4 - Quatrième dimension de ce "Big Five", la conscience, définie comme la tendance d'une personne à être organisée, fiable. "Cette dimension, c'est ce que l'on appelle le sentiment de cohérence, le fait de trouver que ce que l'on fait est cohérent par rapport à ses valeurs, par rapport à l'expérience d'une personne et il y a aussi dans cette dimension la notion de sens, la capacité à donner à chacune des actions que l'on mène du sens, c'est à dire à intégrer au quotidien notre vie dans nos objectifs à long terme, ce qui est particulièrement important dans l'exercice professionnel -où la question du sens est régulièrement questionnée aujourd'hui- et lorsque l'on n'a pas cette conscience-là on est en difficulté", explique le Pr Lejoyeux.
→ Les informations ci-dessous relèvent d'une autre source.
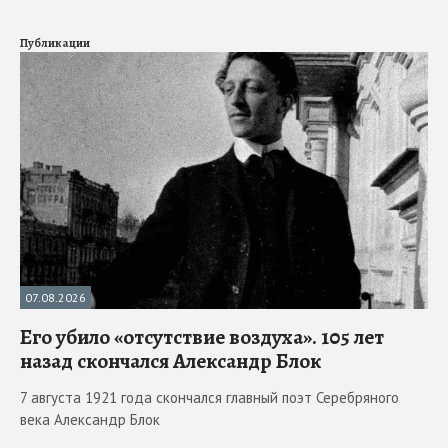
Публикации
07.08.2026
Его убило «отсутствие воздуха». 105 лет
назад скончался Александр Блок
7 августа 1921 года скончался главный поэт Серебряного
века Александр Блок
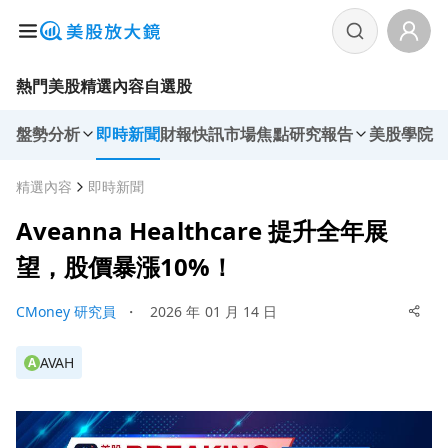
熱門美股
精選內容
自選股
盤勢分析
即時新聞
財報快訊
市場焦點
研究報告
美股學院
精選內容
即時新聞
Aveanna Healthcare 提升全年展
望，股價暴漲10%！
CMoney 研究員
・
2026 年 01 月 14 日
AVAH
A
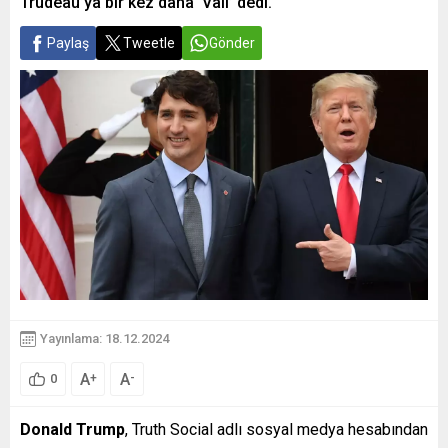
Trudeau’ya bir kez daha ‘Vali’ dedi.
Paylaş
Tweetle
Gönder
Yayınlama: 18.12.2024
A
A
+
-
0
Donald Trump
, Truth Social adlı sosyal medya hesabından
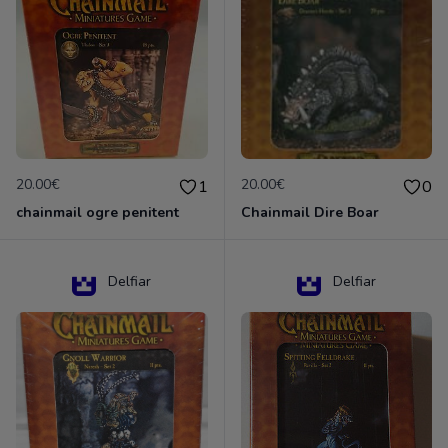
20.00€
20.00€
1
0
chainmail ogre penitent
Chainmail Dire Boar
Delfiar
Delfiar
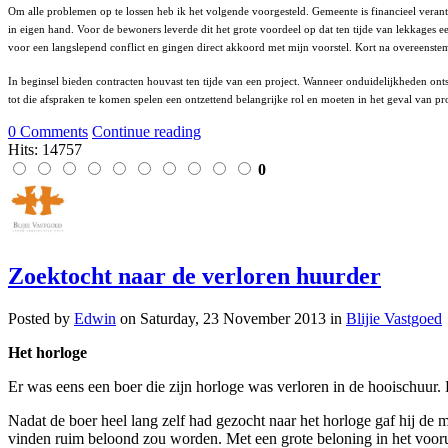
Om alle problemen op te lossen heb ik het volgende voorgesteld. Gemeente is financieel verantw
in eigen hand. Voor de bewoners leverde dit het grote voordeel op dat ten tijde van lekkages e
voor een langslepend conflict en gingen direct akkoord met mijn voorstel. Kort na overeenstem
In beginsel bieden contracten houvast ten tijde van een project. Wanneer onduidelijkheden onts
tot die afspraken te komen spelen een ontzettend belangrijke rol en moeten in het geval van pr
0 Comments
Continue reading
Hits: 14757
0
Zoektocht naar de verloren huurder
Posted
by
Edwin
on
Saturday, 23 November 2013
in
Blijie Vastgoed
Het horloge
Er was eens een boer die zijn horloge was verloren in de hooischuu
Nadat de boer heel lang zelf had gezocht naar het horloge gaf hij de 
vinden ruim beloond zou worden. Met een grote beloning in het voorui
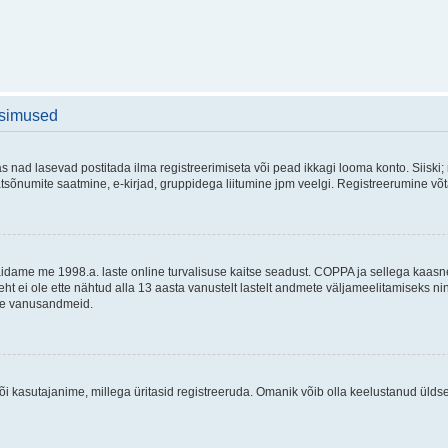
üsimused
as nad lasevad postitada ilma registreerimiseta või pead ikkagi looma konto. Siiski;
rivaatsõnumite saatmine, e-kirjad, gruppidega liitumine jpm veelgi. Registreerumine 
 täidame me 1998.a. laste online turvalisuse kaitse seadust. COPPA ja sellega kaa
leht ei ole ette nähtud alla 13 aasta vanustelt lastelt andmete väljameelitamiseks 
akse vanusandmeid.
õi kasutajanime, millega üritasid registreeruda. Omanik võib olla keelustanud ülds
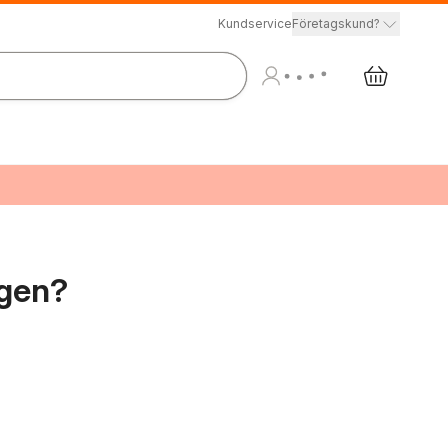
Kundservice
Företagskund?
ägen?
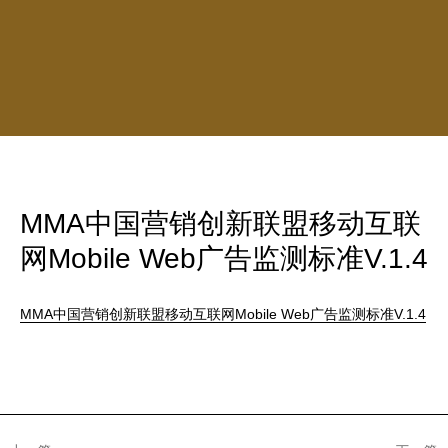
MMA中国营销创新联盟移动互联
网Mobile Web广告监测标准V.1.4
MMA中国营销创新联盟移动互联网Mobile Web广告监测标准V.1.4
文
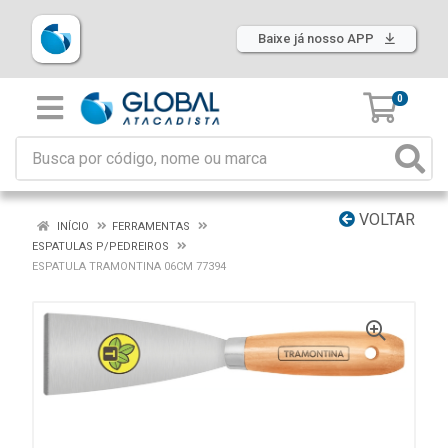
Baixe já nosso APP
0
VOLTAR
INÍCIO
FERRAMENTAS
ESPATULAS P/PEDREIROS
ESPATULA TRAMONTINA 06CM 77394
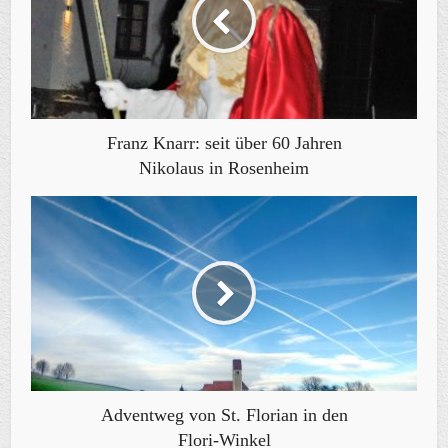
Franz Knarr: seit über 60 Jahren
Nikolaus in Rosenheim
Adventweg von St. Florian in den
Flori-Winkel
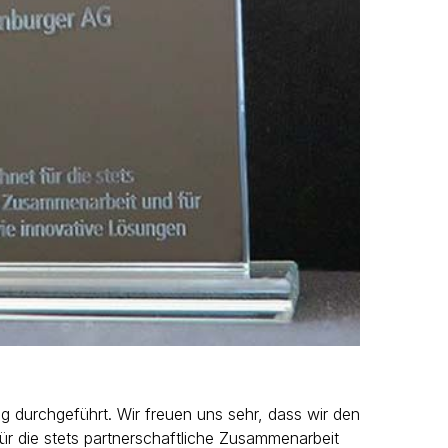
g durchgeführt. Wir freuen uns sehr, dass wir den
ür die stets partnerschaftliche Zusammenarbeit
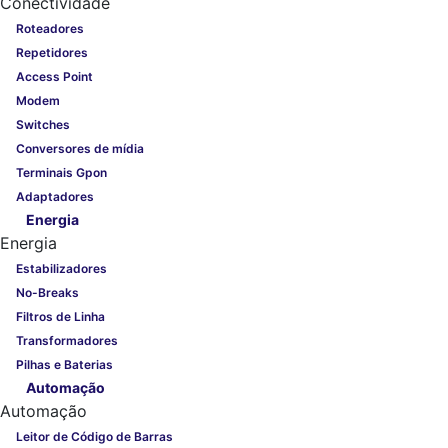
Conectividade
Roteadores
Repetidores
Access Point
Modem
Switches
Conversores de mídia
Terminais Gpon
Adaptadores
Energia
Energia
Estabilizadores
No-Breaks
Filtros de Linha
Transformadores
Pilhas e Baterias
Automação
Automação
Leitor de Código de Barras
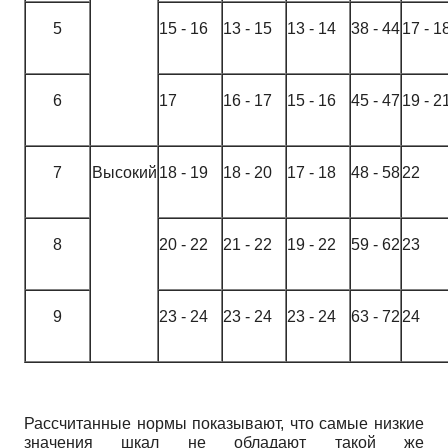
5
15 - 16
13 - 15
13 - 14
38 - 44
17 - 1
6
17
16 - 17
15 - 16
45 - 47
19 - 2
7
Высокий
18 - 19
18 - 20
17 - 18
48 - 58
22
8
20 - 22
21 - 22
19 - 22
59 - 62
23
9
23 - 24
23 - 24
23 - 24
63 - 72
24
Рассчитанные нормы показывают, что самые низкие
значения шкал не обладают такой же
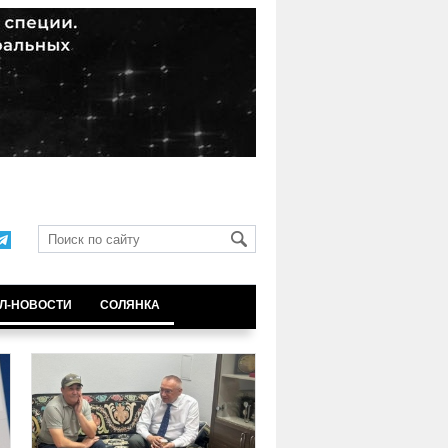
Л-НОВОСТИ
СОЛЯНКА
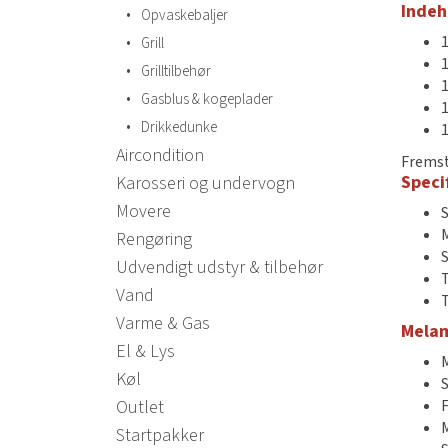
Indeh
•
Opvaskebaljer
•
Grill
•
Grilltilbehør
1
•
Gasblus & kogeplader
•
Drikkedunke
1
Aircondition
Fremst
Speci
Karosseri og undervogn
Movere
Rengøring
S
Udvendigt udstyr & tilbehør
Vand
Varme & Gas
Mela
El & Lys
Køl
Outlet
Startpakker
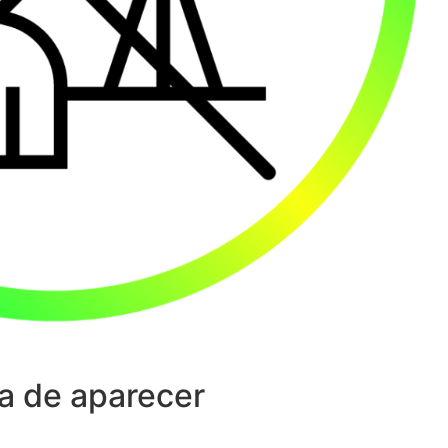
a de aparecer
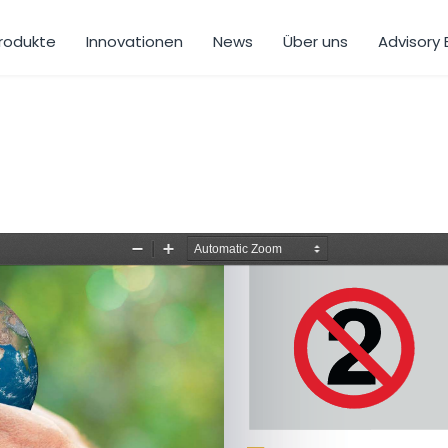
rodukte
Innovationen
News
Über uns
Advisory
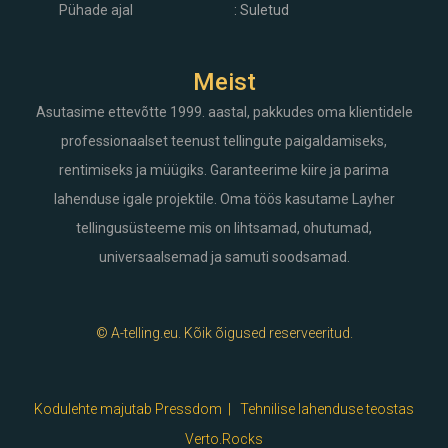
Pühade ajal
: Suletud
Meist
Asutasime ettevõtte 1999. aastal, pakkudes oma klientidele
professionaalset teenust tellingute paigaldamiseks,
rentimiseks ja müügiks. Garanteerime kiire ja parima
lahenduse igale projektile. Oma töös kasutame Layher
tellingusüsteeme mis on lihtsamad, ohutumad,
universaalsemad ja samuti soodsamad.
© A-telling.eu. Kõik õigused reserveeritud.
Kodulehte majutab Pressdom |
Tehnilise lahenduse teostas
Verto.Rocks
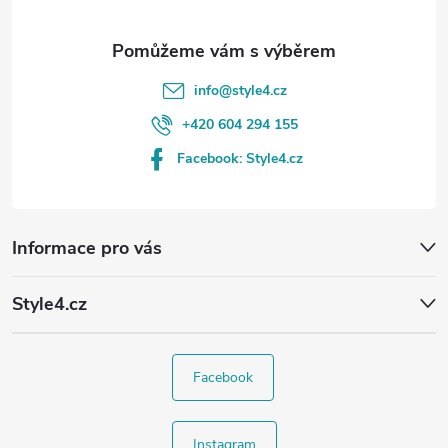
info
@
style4.cz
+420 604 294 155
Facebook: Style4.cz
Informace pro vás
Style4.cz
Facebook
Instagram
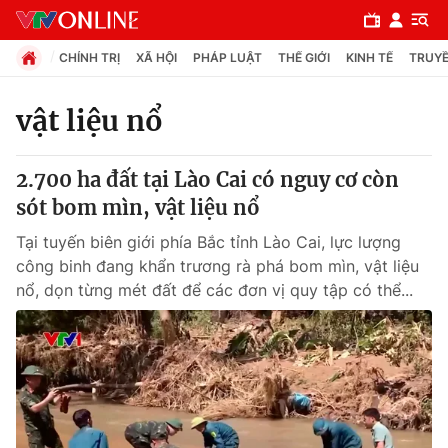
CHÍNH TRỊ
XÃ HỘI
PHÁP LUẬT
THẾ GIỚI
KINH TẾ
TRUYỀ
vật liệu nổ
Chuyên mục
2.700 ha đất tại Lào Cai có nguy cơ còn
Chính trị
sót bom mìn, vật liệu nổ
Tại tuyến biên giới phía Bắc tỉnh Lào Cai, lực lượng
Xã hội
công binh đang khẩn trương rà phá bom mìn, vật liệu
nổ, dọn từng mét đất để các đơn vị quy tập có thể...
Pháp luật
Y tế
Thế giới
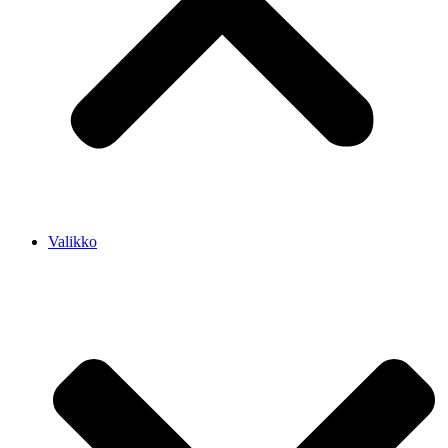
Valikko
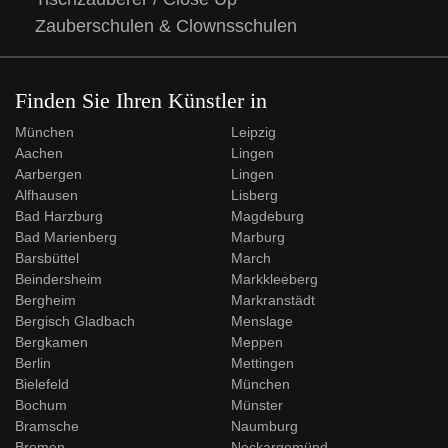
Zauberschulen & Clownsschulen
Finden Sie Ihren Künstler in
München
Leipzig
Aachen
Lingen
Aarbergen
Lingen
Alfhausen
Lisberg
Bad Harzburg
Magdeburg
Bad Marienberg
Marburg
Barsbüttel
March
Beindersheim
Markkleeberg
Bergheim
Markranstädt
Bergisch Gladbach
Menslage
Bergkamen
Meppen
Berlin
Mettingen
Bielefeld
München
Bochum
Münster
Bramsche
Naumburg
Bremen
Neckargemünd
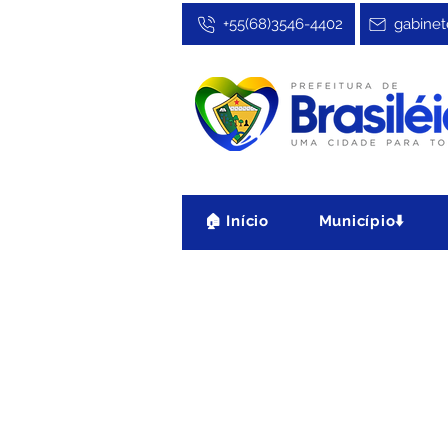
+55(68)3546-4402
gabinet
🏠 Início
Município⬇️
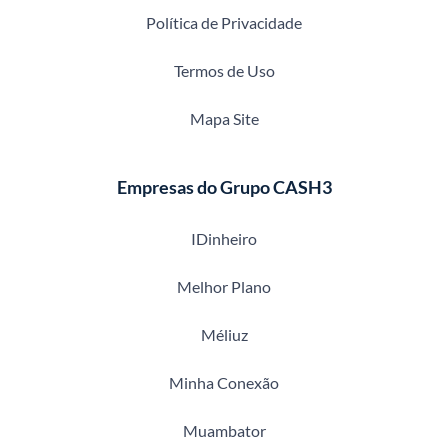
Política de Privacidade
Termos de Uso
Mapa Site
Empresas do Grupo CASH3
IDinheiro
Melhor Plano
Méliuz
Minha Conexão
Muambator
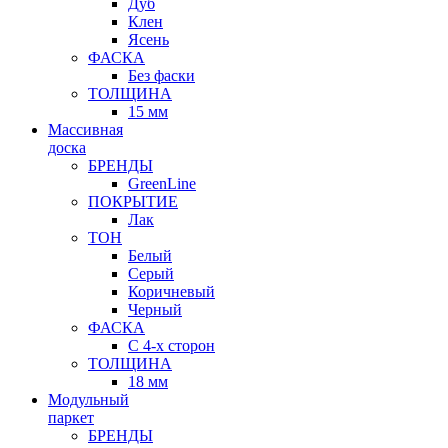
Дуб
Клен
Ясень
ФАСКА
Без фаски
ТОЛЩИНА
15 мм
Массивная
доска
БРЕНДЫ
GreenLine
ПОКРЫТИЕ
Лак
ТОН
Белый
Серый
Коричневый
Черный
ФАСКА
С 4-х сторон
ТОЛЩИНА
18 мм
Модульный
паркет
БРЕНДЫ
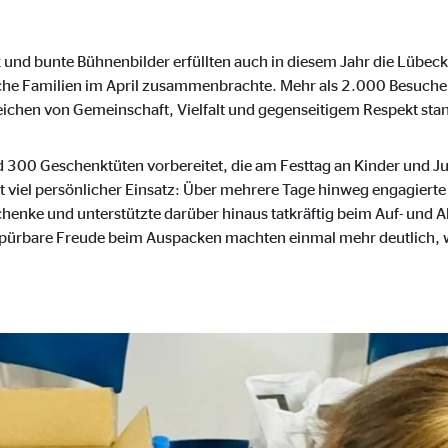
 _gat_UA-41411249-1, _gid
le Ireland Ltd.
und bunte Bühnenbilder erfüllten auch in diesem Jahr die Lübecke
bung von Statistiken zur Website-Nutzung
iche Familien im April zusammenbrachte. Mehr als 2.000 Besuche
ichen von Gemeinschaft, Vielfalt und gegenseitigem Respekt sta
zu 14 Monate
d 300 Geschenktüten vorbereitet, die am Festtag an Kinder und Ju
 viel persönlicher Einsatz: Über mehrere Tage hinweg engagierte
enke und unterstützte darüber hinaus tatkräftig beim Auf- und A
ierte Werbung anzuzeigen. Zu diesem Zweck werden die Daten an Drittanbie
spürbare Freude beim Auspacken machten einmal mehr deutlich, w
Ireland Ltd.
book Ireland Ltd.
nüpfung mit Benutzerprofilen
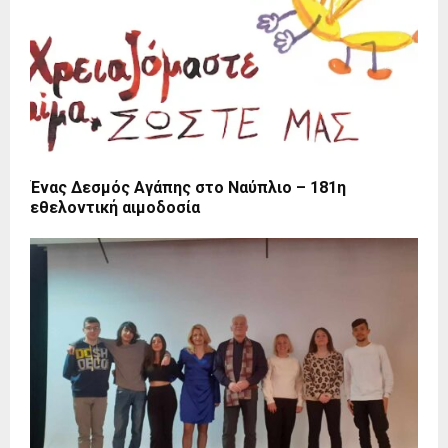
Ένας Δεσμός Αγάπης στο Ναύπλιο – 181η
εθελοντική αιμοδοσία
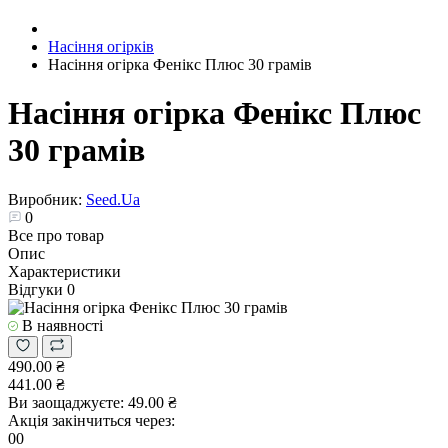
Насіння огірків
Насіння огірка Фенікс Плюс 30 грамів
Насіння огірка Фенікс Плюс
30 грамів
Виробник:
Seed.Ua
0
Все про товар
Опис
Характеристики
Відгуки
0
В наявності
490.00 ₴
441.00 ₴
Ви заощаджуєте:
49.00 ₴
Акція закінчиться через:
00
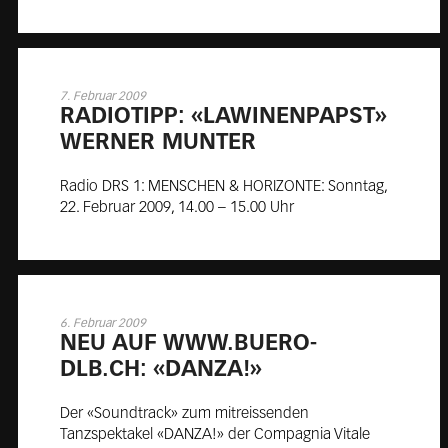
7. Februar 2009
RA­DIO­TIPP: «LA­WI­NEN­PAPST»
WER­NER MUN­TER
Radio DRS 1: MENSCHEN & HORIZONTE: Sonntag,
22. Februar 2009, 14.00 – 15.00 Uhr
6. Februar 2009
NEU AUF WWW.BUE­RO-
DLB.CH: «DAN­ZA!»
Der «Soundtrack» zum mitreissenden
Tanzspektakel «DANZA!» der Compagnia Vitale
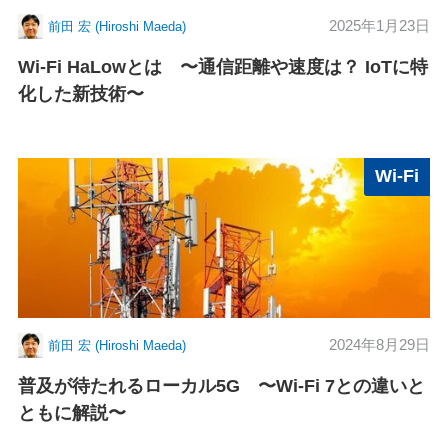
2025年1月23日
前田 宏 (Hiroshi Maeda)
Wi-Fi HaLowとは 〜通信距離や速度は？ IoTに特
化した新技術〜
Wi-Fi
2024年8月29日
前田 宏 (Hiroshi Maeda)
普及が待たれるローカル5G 〜Wi-Fi 7との違いと
ともに解説〜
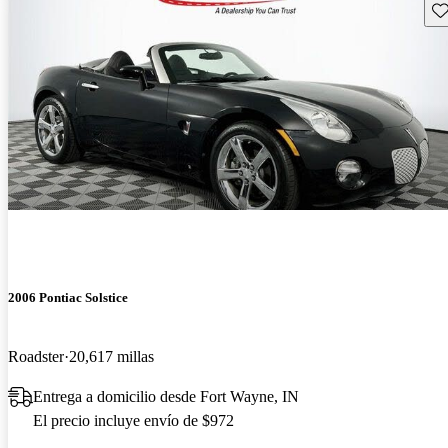
Gu
2006 Pontiac Solstice
Roadster
20,617 millas
Entrega a domicilio desde Fort Wayne, IN
El precio incluye envío de $972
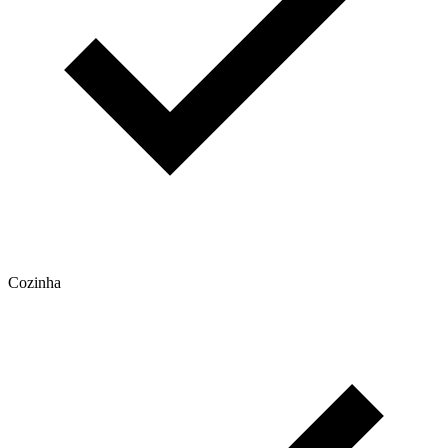
Cozinha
Les conséquences d'une conscience faible ? "Le fait d'être impulsif et aussi ce sentiment que l'on voit dans le début du burn-out, penser que rien ne sert à rien, exprimer une forme de cynisme", répond le psychiatre.
5 - Derniere de ces cinq dimensions, l'agréabilité. "Un pur barbarisme, un mot qui n'existe pas en Français !", pour le Pr Michel Lejoyeux. "Mais cette dimension est importante, c'est à la fois la capacité à entrer en relation avec les autres, à nourrir des relations sociales, un peu comme l'extraversion, mais aussi cela définit l'empathie, la capacité à ressentir les émotions des autres; il ne faut pas croire que ce qui nous rend agréables, c'est ce que l'on dit ou que l'on exprime, ce qui nous rend agréables c'est savoir écouter l'autre, savoir s'accorder à l'autre; l'agréabilité vient plus de notre compréhension de l'autre plutôt que d'une sorte de show que l'on ferait qui nous rendrait, ou pas, agréable", ajoute-t-il.
" On n'a pas bon ou mauvais à ce type de test de personnalité"
Alors, à partir de ces critères, est-on une personne "normale" ou souffre-t-on de troubles de la personnalité ? "On n'a pas bon ou mauvais, rassure le Pr Lejoyeux, au fond, lorsque l'on fait passer ce type de test, on est tous un peu au milieu, avec des tendances".
L'occasion pour le psychiatre de réaffirmer les limites de tels outils, voire de la classification faite dans le DSM 5 : "C'est trop facile de mettre en boîte une personnalité ! D'ailleurs même les auteurs du DSM rappellent que c'est un instrument de recherche, un instrument statistique mais en aucun cas un guide clinique ! En fait ce DSM résume les clés pour savoir si vous avez ou non une personnalité pathologique en quatre questions : la première, est-ce que je suis capable de savoir qui je suis, ce qui compte vraiment pou moi et qui fonde mon identité profonde; la deuxième, est-ce que je suis capable de m'autodéterminer, est-ce ue je suis capable de réfléchir de manière constructive et de me débrouiller; la troisième, est-ce que j'ai des capacités d'empathie, savoir se mettre à la place de l'autre sans changer soi-même de place; la quatrième c'est est-ce que je tolère l'intimité, il y a des gens qui sont de grands séducteurs mais dès que quelqu'un rentre dans leur vie, ils ne le supportent pas, c'est vrai en amitié, c'est vrai dans le travail et on retrouve beaucoup dans les personnalités pathologiques cette capacité à être en show-off mais pas dans l'intimité".